Plusieurs ONG présentent l’élevage européen comme principal responsable de la déforestation en Amérique du Sud à travers les importations de soja pour l’alimentation animale. Pour autant, ce ne sont pas des choix agronomiques ou de techniques d’élevage qui ont conduit les éleveurs européens à se désintéresser de leurs prairies. Ce ne sont pas les éleveurs mais bien les décideurs politiques qui ont imposé à l’Europe d’importer environ 33 millions de tonnes de soja sous toutes ses formes chaque année.
Les accords de libre-échange en première ligne !

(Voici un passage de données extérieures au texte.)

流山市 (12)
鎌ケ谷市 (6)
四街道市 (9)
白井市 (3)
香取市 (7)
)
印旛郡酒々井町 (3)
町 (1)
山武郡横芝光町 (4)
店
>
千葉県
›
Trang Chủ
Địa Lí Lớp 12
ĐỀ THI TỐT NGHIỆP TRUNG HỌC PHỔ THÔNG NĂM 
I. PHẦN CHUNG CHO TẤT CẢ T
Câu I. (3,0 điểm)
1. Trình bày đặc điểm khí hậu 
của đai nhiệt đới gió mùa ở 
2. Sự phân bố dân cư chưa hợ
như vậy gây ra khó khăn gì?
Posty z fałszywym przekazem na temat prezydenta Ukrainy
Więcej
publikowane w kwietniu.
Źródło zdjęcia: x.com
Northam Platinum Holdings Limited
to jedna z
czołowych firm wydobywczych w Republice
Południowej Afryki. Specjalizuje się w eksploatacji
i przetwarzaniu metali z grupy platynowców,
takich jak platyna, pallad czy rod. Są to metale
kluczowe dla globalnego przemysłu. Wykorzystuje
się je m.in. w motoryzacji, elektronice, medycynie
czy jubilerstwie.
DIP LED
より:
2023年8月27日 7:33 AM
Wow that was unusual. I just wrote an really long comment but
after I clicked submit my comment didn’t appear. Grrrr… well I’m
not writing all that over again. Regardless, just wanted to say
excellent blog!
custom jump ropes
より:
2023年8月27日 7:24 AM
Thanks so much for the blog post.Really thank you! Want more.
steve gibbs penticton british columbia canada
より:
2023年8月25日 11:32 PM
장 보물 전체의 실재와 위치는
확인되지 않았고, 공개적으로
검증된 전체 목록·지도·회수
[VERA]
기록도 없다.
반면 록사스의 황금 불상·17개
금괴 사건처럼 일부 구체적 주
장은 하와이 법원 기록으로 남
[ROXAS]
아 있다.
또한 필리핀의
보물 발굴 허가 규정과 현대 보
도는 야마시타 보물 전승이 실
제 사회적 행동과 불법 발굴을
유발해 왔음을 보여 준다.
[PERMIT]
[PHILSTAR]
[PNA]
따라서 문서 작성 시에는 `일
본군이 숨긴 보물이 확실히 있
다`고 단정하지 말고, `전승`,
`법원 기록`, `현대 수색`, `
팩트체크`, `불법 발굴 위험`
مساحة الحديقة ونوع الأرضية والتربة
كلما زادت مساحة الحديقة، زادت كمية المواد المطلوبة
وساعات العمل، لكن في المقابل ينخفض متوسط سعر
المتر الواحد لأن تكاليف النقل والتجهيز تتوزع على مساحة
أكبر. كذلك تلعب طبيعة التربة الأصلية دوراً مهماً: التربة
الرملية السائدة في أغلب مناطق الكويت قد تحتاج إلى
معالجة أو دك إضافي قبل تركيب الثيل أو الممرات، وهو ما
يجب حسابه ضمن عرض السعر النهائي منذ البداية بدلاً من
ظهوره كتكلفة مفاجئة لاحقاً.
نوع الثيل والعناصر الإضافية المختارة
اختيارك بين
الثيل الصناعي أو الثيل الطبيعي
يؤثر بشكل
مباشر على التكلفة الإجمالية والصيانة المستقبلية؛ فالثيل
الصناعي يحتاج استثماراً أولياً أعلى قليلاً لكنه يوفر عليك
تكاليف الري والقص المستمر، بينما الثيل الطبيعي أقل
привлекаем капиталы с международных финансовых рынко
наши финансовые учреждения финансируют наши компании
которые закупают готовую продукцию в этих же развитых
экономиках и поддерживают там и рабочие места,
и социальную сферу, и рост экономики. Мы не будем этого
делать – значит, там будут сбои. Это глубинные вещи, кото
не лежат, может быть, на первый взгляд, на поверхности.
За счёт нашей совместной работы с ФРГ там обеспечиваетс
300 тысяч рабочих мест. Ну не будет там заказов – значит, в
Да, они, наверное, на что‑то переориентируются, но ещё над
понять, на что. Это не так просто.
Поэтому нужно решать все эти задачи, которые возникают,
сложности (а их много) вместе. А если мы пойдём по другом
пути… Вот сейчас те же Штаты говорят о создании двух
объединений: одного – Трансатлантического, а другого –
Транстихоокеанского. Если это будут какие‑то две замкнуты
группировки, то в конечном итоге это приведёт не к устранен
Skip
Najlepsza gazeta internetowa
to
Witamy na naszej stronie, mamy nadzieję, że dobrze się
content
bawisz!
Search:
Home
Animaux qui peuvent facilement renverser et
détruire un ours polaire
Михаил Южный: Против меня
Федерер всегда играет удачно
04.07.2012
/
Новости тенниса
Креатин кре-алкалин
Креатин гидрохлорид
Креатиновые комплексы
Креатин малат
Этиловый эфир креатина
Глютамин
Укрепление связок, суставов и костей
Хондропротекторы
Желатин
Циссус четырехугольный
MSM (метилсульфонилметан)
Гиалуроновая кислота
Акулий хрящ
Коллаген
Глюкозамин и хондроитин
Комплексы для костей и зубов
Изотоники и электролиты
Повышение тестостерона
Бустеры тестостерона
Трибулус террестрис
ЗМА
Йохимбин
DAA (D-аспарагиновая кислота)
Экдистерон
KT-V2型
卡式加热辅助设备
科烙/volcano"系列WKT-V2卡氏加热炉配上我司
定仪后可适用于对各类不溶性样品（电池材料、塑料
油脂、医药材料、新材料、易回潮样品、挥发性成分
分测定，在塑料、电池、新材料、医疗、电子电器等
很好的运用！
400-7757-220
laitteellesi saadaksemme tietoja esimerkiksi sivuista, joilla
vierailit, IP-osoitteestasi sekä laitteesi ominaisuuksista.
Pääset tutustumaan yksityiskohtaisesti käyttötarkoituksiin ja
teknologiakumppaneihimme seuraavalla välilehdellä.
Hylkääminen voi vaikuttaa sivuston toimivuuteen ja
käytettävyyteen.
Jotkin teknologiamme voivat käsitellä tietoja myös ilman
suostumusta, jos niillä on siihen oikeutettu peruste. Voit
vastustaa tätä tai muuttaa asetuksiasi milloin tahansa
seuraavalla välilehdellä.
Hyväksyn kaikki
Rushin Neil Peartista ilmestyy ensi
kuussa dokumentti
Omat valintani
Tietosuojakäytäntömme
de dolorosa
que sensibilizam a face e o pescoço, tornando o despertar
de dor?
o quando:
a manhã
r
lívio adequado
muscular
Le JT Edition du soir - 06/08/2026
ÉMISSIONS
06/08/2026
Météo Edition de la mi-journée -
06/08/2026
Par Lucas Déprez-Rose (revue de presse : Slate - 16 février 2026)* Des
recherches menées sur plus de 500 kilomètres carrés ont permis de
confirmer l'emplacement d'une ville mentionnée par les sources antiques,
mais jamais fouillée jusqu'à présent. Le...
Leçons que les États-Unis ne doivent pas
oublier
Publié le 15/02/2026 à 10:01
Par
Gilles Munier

Suite à des désaccords commerciaux entre les États-Unis et l’Union européenne, des négociations ont été entreprises au début des années 90, conduisant à la signature d’un accord dit « volet oléagineux de Blair House » en 1993. En le signant, les responsables politiques européens ont confirmé la dépendance protéique de notre agriculture acceptée par la Communauté européenne naissante dans les années 60. Pour préserver les protections existantes à l’époque sur le marché des céréales, l’Europe a accepté de limiter sa production d’oléoprotéagineux aidés à seulement 5,1 millions d’hectares. La porte était ainsi grande ouverte aux importations de soja. Ce n’est donc pas une demande des éleveurs, mais bien un choix politique pour assurer un débouché au soja américain. Cela a également permis de développer par défaut la culture de blé rendant ainsi l’Europe exportatrice de céréales. Par la suite, la PAC a renforcé le poids de ces dernières dans les assolements, et les tentatives de rééquilibrage n’ont été que minimes, contrairement aux demandes de la CR. Les importations massives de soja ont également mis à mal les productions de légumineuses fourragères qui n’étaient plus compétitives : en France en 1959, 3 millions d’hectares de luzerne étaient cultivés, contre seulement 300 000ha de nos jours.
Du soja au soja OGM
Bien qu’interdit sur notre territoire, l’Europe n’a pas interdit les importations de soja OGM. Les pays fournisseurs bénéficiant de gains de compétitivité importants par son utilisation y ont recours massivement. Même s’il existe des démarches dans certains pays outre-atlantique de développement des filières sans OGM, cette production reste minoritaire et incapable de répondre à la demande. C’est ainsi que même certains cahiers des charges comme le label rouge autorisent l’utilisation d’OGM. Il n’existe que peu d’alternatives au soja OGM actuellement, et vouloir développer les productions sous signe de qualité ou sous appellation, comme cela a été vanté lors des EGA (beef carbon, Ferme Laitière bas carbone) en prônant une alimentation locale est utopique. Utopique sauf si ces produits sont correctement rémunérés et qu’un véritable plan d’autonomie protéique est mis en place, passant inéluctablement par une taxation des sojas importés des pays tiers.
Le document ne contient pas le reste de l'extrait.